- _DATA SHOWN_:
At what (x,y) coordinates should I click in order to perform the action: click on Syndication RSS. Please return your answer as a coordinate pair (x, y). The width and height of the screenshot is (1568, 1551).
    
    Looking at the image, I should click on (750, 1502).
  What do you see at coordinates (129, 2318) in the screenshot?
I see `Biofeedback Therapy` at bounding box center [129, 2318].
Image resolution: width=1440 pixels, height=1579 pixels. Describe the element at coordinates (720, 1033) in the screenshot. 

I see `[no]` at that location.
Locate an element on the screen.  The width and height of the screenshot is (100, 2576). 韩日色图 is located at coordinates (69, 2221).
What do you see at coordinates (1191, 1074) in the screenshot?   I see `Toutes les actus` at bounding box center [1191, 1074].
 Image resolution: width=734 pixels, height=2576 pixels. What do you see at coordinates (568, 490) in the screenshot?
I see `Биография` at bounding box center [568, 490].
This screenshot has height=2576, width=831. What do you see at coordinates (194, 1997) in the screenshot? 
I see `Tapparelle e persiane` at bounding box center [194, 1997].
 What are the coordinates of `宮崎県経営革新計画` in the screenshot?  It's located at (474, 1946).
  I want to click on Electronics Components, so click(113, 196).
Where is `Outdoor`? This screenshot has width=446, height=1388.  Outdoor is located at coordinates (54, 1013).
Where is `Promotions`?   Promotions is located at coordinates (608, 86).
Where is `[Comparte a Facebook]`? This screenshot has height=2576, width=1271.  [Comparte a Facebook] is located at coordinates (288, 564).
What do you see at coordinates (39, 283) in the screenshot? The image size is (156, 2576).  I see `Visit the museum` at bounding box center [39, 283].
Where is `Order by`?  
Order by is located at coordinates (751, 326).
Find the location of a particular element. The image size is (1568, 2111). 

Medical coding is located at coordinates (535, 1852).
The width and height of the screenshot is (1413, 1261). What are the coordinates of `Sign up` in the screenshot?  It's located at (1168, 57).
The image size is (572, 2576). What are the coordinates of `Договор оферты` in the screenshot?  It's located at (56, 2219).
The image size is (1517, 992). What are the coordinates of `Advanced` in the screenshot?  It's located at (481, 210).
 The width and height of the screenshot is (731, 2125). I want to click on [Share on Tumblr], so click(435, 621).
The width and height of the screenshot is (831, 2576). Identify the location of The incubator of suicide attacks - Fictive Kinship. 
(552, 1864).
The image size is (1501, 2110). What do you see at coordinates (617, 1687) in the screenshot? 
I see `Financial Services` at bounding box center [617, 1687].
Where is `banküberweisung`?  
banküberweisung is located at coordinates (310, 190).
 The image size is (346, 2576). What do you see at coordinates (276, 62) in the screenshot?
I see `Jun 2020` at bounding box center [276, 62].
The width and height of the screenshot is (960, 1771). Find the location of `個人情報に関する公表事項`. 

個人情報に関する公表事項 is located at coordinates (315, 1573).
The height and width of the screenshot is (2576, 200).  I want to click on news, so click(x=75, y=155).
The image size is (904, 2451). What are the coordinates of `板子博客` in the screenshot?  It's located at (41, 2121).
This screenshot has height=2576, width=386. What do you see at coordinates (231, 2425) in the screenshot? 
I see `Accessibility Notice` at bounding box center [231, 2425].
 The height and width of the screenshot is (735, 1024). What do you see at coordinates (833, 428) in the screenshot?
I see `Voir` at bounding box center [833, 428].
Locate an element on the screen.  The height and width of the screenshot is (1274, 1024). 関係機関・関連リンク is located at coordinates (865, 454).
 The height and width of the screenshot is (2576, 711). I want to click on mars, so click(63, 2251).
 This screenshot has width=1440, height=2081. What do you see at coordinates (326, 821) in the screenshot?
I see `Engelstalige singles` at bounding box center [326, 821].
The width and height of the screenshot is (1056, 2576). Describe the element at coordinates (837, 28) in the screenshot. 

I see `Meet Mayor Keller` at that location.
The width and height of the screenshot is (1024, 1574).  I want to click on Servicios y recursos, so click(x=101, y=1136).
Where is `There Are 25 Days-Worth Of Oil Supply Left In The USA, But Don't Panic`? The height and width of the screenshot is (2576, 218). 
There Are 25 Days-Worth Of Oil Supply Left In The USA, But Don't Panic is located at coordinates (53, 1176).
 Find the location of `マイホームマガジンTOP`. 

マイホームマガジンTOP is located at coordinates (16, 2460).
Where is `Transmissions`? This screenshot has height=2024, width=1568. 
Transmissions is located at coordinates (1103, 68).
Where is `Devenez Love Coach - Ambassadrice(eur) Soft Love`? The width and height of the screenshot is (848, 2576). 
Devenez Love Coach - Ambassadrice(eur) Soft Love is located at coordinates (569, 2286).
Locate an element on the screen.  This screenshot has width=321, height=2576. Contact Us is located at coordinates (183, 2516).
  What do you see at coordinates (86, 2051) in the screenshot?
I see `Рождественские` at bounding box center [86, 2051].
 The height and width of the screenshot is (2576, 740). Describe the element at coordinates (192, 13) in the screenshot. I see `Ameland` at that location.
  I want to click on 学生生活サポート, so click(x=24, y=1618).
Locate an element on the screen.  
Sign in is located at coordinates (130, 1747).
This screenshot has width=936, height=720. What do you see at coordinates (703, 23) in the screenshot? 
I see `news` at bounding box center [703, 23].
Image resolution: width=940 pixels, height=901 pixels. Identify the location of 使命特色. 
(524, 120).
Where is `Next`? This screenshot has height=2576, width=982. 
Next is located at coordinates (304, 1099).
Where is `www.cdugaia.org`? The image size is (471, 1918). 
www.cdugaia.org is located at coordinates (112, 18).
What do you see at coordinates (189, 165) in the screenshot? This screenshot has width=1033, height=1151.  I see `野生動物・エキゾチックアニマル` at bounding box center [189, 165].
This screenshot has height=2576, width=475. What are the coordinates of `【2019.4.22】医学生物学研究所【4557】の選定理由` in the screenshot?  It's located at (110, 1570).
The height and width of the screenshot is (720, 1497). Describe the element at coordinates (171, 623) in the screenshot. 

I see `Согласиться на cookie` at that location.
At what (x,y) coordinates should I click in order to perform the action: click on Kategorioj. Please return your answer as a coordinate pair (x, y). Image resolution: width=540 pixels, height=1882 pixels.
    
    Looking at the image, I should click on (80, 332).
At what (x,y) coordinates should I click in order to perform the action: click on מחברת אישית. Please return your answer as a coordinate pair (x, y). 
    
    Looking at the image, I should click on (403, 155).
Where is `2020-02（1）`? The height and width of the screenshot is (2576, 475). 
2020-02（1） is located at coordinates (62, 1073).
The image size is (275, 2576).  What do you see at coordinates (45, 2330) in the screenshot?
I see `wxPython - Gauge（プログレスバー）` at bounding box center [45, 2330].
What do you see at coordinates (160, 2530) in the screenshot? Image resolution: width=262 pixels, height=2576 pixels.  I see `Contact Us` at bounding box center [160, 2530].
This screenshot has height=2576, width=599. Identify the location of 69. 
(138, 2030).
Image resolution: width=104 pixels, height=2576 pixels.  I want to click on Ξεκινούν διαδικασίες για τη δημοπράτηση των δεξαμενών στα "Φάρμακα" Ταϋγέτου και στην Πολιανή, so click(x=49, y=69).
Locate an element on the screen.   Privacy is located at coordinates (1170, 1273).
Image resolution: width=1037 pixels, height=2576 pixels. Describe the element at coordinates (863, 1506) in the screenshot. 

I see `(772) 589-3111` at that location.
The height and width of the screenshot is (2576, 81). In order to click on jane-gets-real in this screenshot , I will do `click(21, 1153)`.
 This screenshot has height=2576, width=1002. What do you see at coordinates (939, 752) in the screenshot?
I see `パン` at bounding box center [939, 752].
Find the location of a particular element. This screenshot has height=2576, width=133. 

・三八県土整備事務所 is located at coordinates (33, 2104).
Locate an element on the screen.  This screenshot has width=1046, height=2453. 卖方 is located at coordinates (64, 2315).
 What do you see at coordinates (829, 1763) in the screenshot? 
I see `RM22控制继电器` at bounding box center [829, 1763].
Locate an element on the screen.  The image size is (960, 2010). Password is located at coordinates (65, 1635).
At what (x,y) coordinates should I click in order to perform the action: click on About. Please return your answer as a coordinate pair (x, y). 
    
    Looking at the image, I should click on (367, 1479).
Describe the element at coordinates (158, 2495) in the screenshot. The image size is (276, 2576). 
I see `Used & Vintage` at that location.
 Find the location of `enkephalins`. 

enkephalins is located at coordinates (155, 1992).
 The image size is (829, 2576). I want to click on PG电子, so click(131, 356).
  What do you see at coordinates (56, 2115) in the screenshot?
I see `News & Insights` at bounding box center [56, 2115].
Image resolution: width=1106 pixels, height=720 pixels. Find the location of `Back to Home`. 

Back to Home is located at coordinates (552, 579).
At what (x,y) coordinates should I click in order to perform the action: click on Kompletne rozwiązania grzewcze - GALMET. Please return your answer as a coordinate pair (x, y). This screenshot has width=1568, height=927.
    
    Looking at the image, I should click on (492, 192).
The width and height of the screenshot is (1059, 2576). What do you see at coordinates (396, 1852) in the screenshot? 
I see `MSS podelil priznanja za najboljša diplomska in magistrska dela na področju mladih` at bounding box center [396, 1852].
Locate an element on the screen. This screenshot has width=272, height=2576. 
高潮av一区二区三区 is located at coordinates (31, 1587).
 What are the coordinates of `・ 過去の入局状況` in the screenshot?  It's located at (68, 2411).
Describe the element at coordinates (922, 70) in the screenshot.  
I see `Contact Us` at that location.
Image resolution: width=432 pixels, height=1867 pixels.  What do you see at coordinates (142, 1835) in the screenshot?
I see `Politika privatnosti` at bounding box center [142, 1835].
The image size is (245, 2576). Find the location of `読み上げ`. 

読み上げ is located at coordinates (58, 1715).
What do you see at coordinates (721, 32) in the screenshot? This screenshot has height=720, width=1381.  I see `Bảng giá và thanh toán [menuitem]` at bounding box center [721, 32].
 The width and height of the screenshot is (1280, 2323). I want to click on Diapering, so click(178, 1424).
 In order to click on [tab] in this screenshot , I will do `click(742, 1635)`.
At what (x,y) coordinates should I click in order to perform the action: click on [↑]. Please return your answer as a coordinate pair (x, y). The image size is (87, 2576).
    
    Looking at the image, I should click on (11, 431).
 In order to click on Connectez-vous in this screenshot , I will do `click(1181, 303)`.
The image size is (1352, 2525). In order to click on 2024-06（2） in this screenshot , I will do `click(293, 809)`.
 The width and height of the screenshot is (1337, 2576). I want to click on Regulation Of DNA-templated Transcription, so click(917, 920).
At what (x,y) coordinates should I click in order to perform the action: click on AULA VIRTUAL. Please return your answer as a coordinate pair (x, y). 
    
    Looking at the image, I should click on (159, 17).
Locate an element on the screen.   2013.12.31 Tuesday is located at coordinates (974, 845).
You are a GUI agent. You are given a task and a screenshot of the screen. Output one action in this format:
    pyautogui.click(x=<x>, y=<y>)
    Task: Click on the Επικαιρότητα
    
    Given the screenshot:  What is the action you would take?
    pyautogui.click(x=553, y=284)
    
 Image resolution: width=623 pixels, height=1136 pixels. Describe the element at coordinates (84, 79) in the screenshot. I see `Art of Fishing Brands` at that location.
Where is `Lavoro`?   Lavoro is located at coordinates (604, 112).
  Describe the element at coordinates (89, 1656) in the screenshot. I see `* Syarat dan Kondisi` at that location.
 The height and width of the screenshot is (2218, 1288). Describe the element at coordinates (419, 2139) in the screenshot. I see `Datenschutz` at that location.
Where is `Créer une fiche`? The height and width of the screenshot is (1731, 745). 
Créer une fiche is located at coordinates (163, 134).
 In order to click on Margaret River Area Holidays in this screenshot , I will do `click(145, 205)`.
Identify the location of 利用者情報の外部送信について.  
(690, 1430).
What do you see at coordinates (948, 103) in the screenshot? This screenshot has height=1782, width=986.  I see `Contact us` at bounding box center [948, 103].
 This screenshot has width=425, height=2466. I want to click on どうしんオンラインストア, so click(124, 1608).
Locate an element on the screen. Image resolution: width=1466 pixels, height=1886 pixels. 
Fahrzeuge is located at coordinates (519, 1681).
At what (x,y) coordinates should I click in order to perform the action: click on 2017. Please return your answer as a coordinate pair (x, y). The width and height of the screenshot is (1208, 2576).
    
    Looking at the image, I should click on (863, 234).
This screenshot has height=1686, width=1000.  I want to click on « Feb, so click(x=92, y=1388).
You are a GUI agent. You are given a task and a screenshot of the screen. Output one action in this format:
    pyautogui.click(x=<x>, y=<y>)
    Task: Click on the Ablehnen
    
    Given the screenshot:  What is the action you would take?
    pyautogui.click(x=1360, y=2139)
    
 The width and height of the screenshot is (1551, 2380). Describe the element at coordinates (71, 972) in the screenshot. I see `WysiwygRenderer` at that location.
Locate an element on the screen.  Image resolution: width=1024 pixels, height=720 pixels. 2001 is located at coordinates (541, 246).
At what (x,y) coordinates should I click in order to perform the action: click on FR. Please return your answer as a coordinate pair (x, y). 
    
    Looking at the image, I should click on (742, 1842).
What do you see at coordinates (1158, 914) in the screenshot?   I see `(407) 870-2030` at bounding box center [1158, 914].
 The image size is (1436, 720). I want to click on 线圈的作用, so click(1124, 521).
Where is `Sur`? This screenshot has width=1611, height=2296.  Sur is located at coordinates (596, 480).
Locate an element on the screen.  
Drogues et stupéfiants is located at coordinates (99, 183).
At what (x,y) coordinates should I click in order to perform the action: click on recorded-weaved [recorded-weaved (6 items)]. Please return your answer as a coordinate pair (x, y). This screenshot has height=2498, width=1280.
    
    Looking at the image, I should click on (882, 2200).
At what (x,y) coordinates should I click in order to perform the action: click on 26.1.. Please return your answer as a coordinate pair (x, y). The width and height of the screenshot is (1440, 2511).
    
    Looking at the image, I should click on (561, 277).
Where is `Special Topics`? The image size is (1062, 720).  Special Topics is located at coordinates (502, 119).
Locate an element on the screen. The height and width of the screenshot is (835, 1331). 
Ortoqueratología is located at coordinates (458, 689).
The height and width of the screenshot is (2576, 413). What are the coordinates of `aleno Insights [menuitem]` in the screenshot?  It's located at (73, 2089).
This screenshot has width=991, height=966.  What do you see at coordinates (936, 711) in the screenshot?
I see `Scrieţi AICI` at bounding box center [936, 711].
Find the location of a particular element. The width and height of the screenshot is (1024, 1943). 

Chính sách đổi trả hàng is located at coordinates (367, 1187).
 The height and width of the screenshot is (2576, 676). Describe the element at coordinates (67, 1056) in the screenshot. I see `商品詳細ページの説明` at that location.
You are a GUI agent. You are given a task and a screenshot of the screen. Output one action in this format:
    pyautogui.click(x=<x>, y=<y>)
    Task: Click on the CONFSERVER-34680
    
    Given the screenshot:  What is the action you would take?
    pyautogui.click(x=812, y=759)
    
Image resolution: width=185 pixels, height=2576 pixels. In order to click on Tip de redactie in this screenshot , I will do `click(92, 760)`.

- _WORK TO COMPLETE_: From the entries above, write out only the lines starting at the line that holds "The image size is (275, 2576)." and ending at the line that holds "Image resolution: width=104", keeping both and matching them exactly.

- _OUTPUT OF THE TASK_:
The image size is (275, 2576).  What do you see at coordinates (45, 2330) in the screenshot?
I see `wxPython - Gauge（プログレスバー）` at bounding box center [45, 2330].
What do you see at coordinates (160, 2530) in the screenshot? Image resolution: width=262 pixels, height=2576 pixels.  I see `Contact Us` at bounding box center [160, 2530].
This screenshot has height=2576, width=599. Identify the location of 69. 
(138, 2030).
Image resolution: width=104 pixels, height=2576 pixels.  I want to click on Ξεκινούν διαδικασίες για τη δημοπράτηση των δεξαμενών στα "Φάρμακα" Ταϋγέτου και στην Πολιανή, so click(x=49, y=69).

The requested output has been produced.